* WORK TO BE COMPLETED
Omitting the pictures, output all of the records precisely as written.

* INFORMATION GIVEN
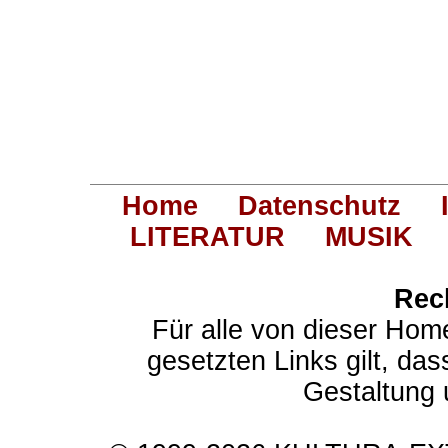
Home
Datenschutz
LITERATUR
MUSIK
Rec
Für alle von dieser Hom
gesetzten Links gilt, das
Gestaltung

* ANSWER SECTION
Home
Datenschutz
LITERATUR
MUSIK
Rec
Für alle von dieser Hom
gesetzten Links gilt, das
Gestaltung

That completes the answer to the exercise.